Published Date: September 7, 2022

A recent advertising parody has caused quite a stir at the watering hole, and left consumers questioning whether may have been out of line.

The advert, which has already garnered over half a million views on YouTube alone, is a parody of OUTsurance’s “saver” advertisements that appears to spoof the original advertisements that featured Katlego Maboe as presenter. In the advert, a female driver and male passenger travel in a car, while discussing car insurance. The male passenger, who bears a striking resemblance to Mr Maboe, is then ousted from the vehicle, when it becomes apparent that the driver could have saved more on her current insurance, had she used’s platform to compare insurance quotes.

After no doubt seeing purple, OUTsurance instituted urgent proceedings to interdict Hippo’s conduct, arguing that the advertisement implies that OUTsurance overcharges its clients and creates an impression that the insurer cannot be trusted to offer competitive short term insurance products. OUTsurance further argued that the advertisement constitutes an anti-competitive act, that the advert infringes its common law and intellectual property rights, and that the advert contravenes the Financial Advisory and Intermediary Services Act’s General Code of Conduct, the South African Insurance Association’s Code of Conduct, and the Advertising Regulatory Board’s (“ARB”) Codes of Advertising. The matter was, however, dismissed by the Pretoria High Court, after it was held that OUTsurance had failed to prove the requisite level of urgency. As a result, OUTsurance was ordered to pay the costs of the application. The advert will also continue to feature across media platforms.

This article is limited to the regulation of advertising, specifically.

The ARB is a self-regulatory, membership-based entity which makes decisions that guide both its members and broadcasters, in practice.  The recent decision handed down by the Supreme Court of Appeal in the matter of ARB & Others v Bliss Brands confirms that while the ARB does not have jurisdiction over non-members, it may still consider the advertising and issue decisions relating to adverts created by agencies and brands that do not belong to the industry body, for the benefit of its members and broadcasters.
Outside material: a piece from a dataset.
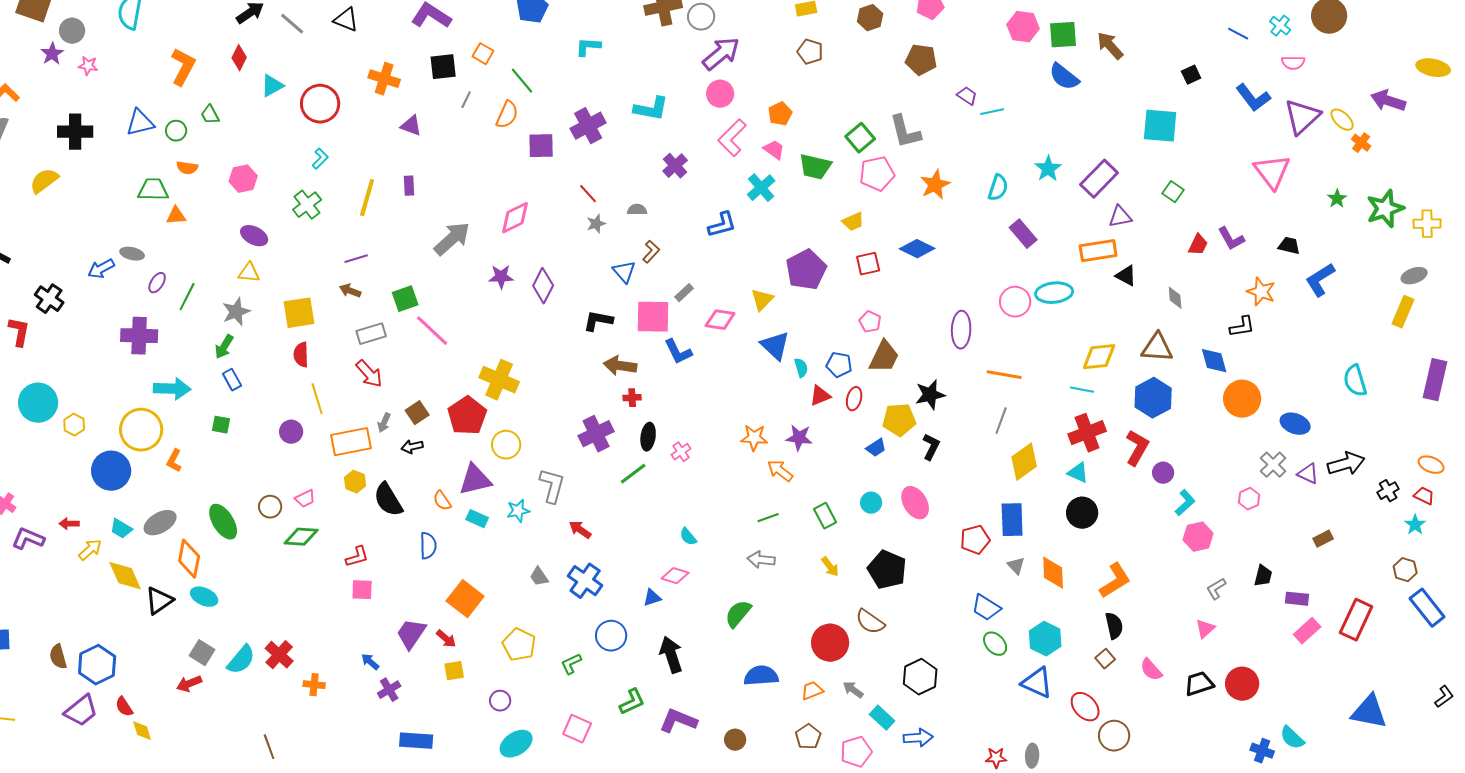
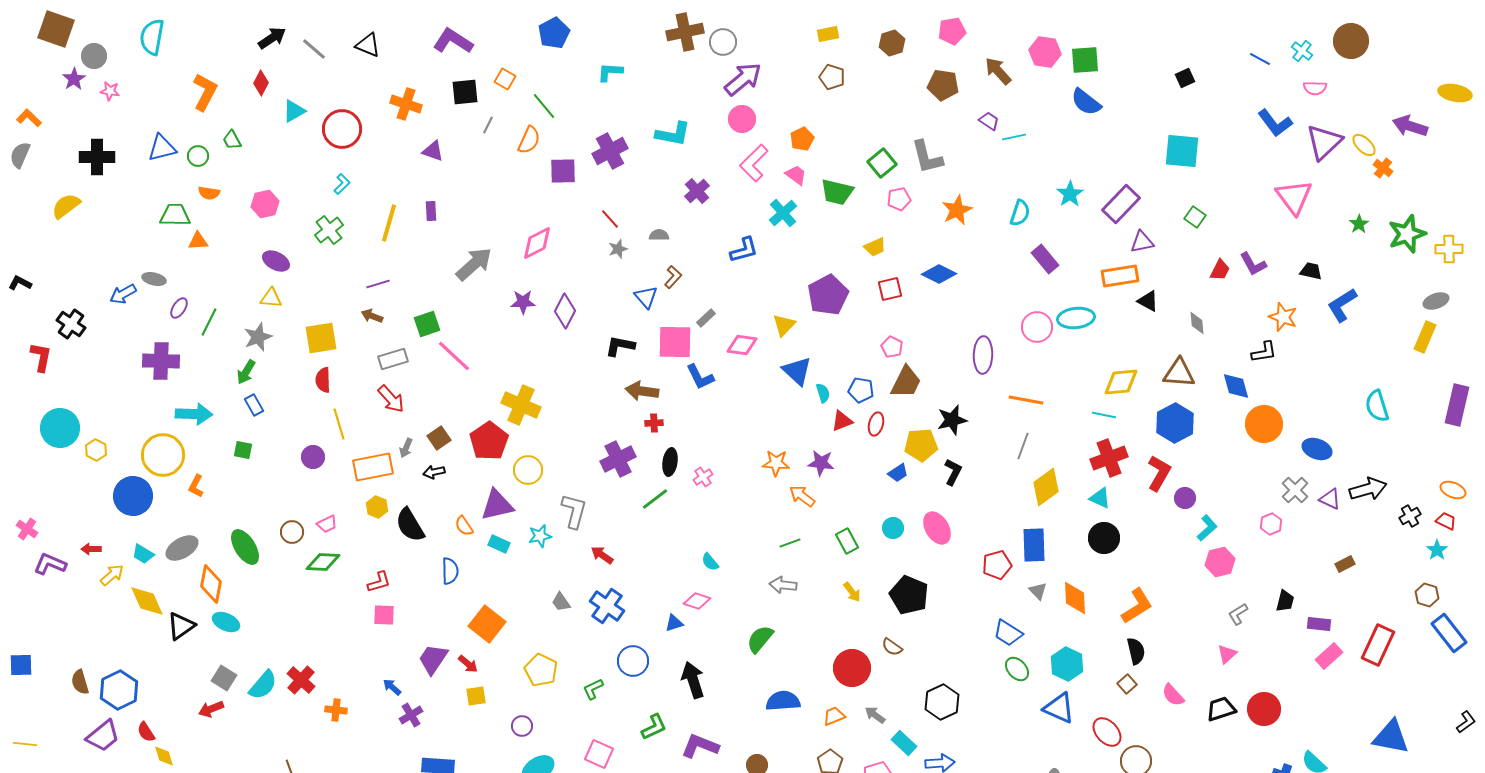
brown arrow: (1110, 46) -> (998, 71), moved
black square: (1191, 75) -> (1185, 78), moved
pink pentagon: (877, 174) -> (899, 199), size x0.7
brown semicircle: (870, 622) -> (892, 647), size x0.7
This is important, as the ARB’s decision will guide whether its members elect to publish or broadcast a particular advertisement or not (based on its determination of whether it deems an advertisement as being contrary to its Code).

While it is difficult to comment on OUTsurance’s specific arguments without having had sight of the papers, it is likely that OUTsurance’s legal team would have referenced and relied on the general principles contained in the ARB’s Code. One such provision regulates truthful presentation.  Those who have seen the advertisement will recall that the driver, after seeing the Hippo’s smartphone, refers to the fact that she could have saved R 300 on her existing insurance quote. In terms of the ARB’s Code, Hippo should have had credible documentary evidence at hand to support this claim before the advert was published.  It is insinuated that the Hippo mascot has all the “receipts” necessary to back the claim, saved on his trusty smartphone.  The other relevant principles contained in the ARB’s Code include the rules governing price comparisons, disparagement, comparative advertising and imitation.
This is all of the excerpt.